> **Work order**
Only the pictures should be dropped; every line of the data must come back exactly as written.

> **Listed entries**
┄┄┄┄┄┄┄┄┄┄┄┄┄┄┄┄┄┄┄┄
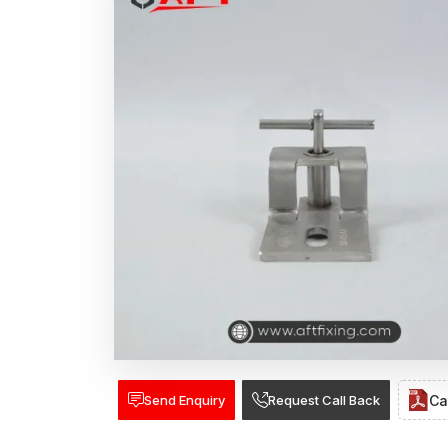
Send Enquiry
Request Call Back
Ca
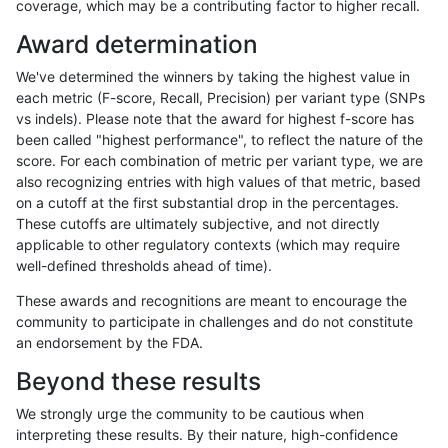
coverage, which may be a contributing factor to higher recall.
raldana-dualsentieon
INDEL
D6_15
func_cds
Award determination
raldana-dualsentieon
INDEL
D6_15
func_cds
We've determined the winners by taking the highest value in
raldana-dualsentieon
INDEL
D6_15
func_cds
each metric (F-score, Recall, Precision) per variant type (SNPs
vs indels). Please note that the award for highest f-score has
raldana-dualsentieon
INDEL
D6_15
func_cds
been called "highest performance", to reflect the nature of the
score. For each combination of metric per variant type, we are
raldana-dualsentieon
INDEL
D6_15
lowcmp_AllRepeats_gt200
also recognizing entries with high values of that metric, based
on a cutoff at the first substantial drop in the percentages.
raldana-dualsentieon
INDEL
D6_15
lowcmp_AllRepeats_gt200
These cutoffs are ultimately subjective, and not directly
applicable to other regulatory contexts (which may require
raldana-dualsentieon
INDEL
D6_15
lowcmp_AllRepeats_gt200
well-defined thresholds ahead of time).
raldana-dualsentieon
INDEL
D6_15
lowcmp_AllRepeats_gt200
These awards and recognitions are meant to encourage the
community to participate in challenges and do not constitute
raldana-dualsentieon
INDEL
D6_15
lowcmp_AllRepeats_lt51bp
an endorsement by the FDA.
raldana-dualsentieon
INDEL
D6_15
lowcmp_Human_Full_Geno
Beyond these results
raldana-dualsentieon
INDEL
D6_15
lowcmp_Human_Full_Geno
We strongly urge the community to be cautious when
interpreting these results. By their nature, high-confidence
raldana-dualsentieon
INDEL
D6_15
lowcmp_Human_Full_Geno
┄┄┄┄┄┄┄┄┄┄┄┄┄┄┄┄┄┄┄┄
> **Task solution**
Send Enquiry
Request Call Back
Ca
coverage, which may be a contributing factor to higher recall.
raldana-dualsentieon
INDEL
D6_15
func_cds
Award determination
raldana-dualsentieon
INDEL
D6_15
func_cds
We've determined the winners by taking the highest value in
raldana-dualsentieon
INDEL
D6_15
func_cds
each metric (F-score, Recall, Precision) per variant type (SNPs
vs indels). Please note that the award for highest f-score has
raldana-dualsentieon
INDEL
D6_15
func_cds
been called "highest performance", to reflect the nature of the
score. For each combination of metric per variant type, we are
raldana-dualsentieon
INDEL
D6_15
lowcmp_AllRepeats_gt200
also recognizing entries with high values of that metric, based
on a cutoff at the first substantial drop in the percentages.
raldana-dualsentieon
INDEL
D6_15
lowcmp_AllRepeats_gt200
These cutoffs are ultimately subjective, and not directly
applicable to other regulatory contexts (which may require
raldana-dualsentieon
INDEL
D6_15
lowcmp_AllRepeats_gt200
well-defined thresholds ahead of time).
raldana-dualsentieon
INDEL
D6_15
lowcmp_AllRepeats_gt200
These awards and recognitions are meant to encourage the
community to participate in challenges and do not constitute
raldana-dualsentieon
INDEL
D6_15
lowcmp_AllRepeats_lt51bp
an endorsement by the FDA.
raldana-dualsentieon
INDEL
D6_15
lowcmp_Human_Full_Geno
Beyond these results
raldana-dualsentieon
INDEL
D6_15
lowcmp_Human_Full_Geno
We strongly urge the community to be cautious when
interpreting these results. By their nature, high-confidence
raldana-dualsentieon
INDEL
D6_15
lowcmp_Human_Full_Geno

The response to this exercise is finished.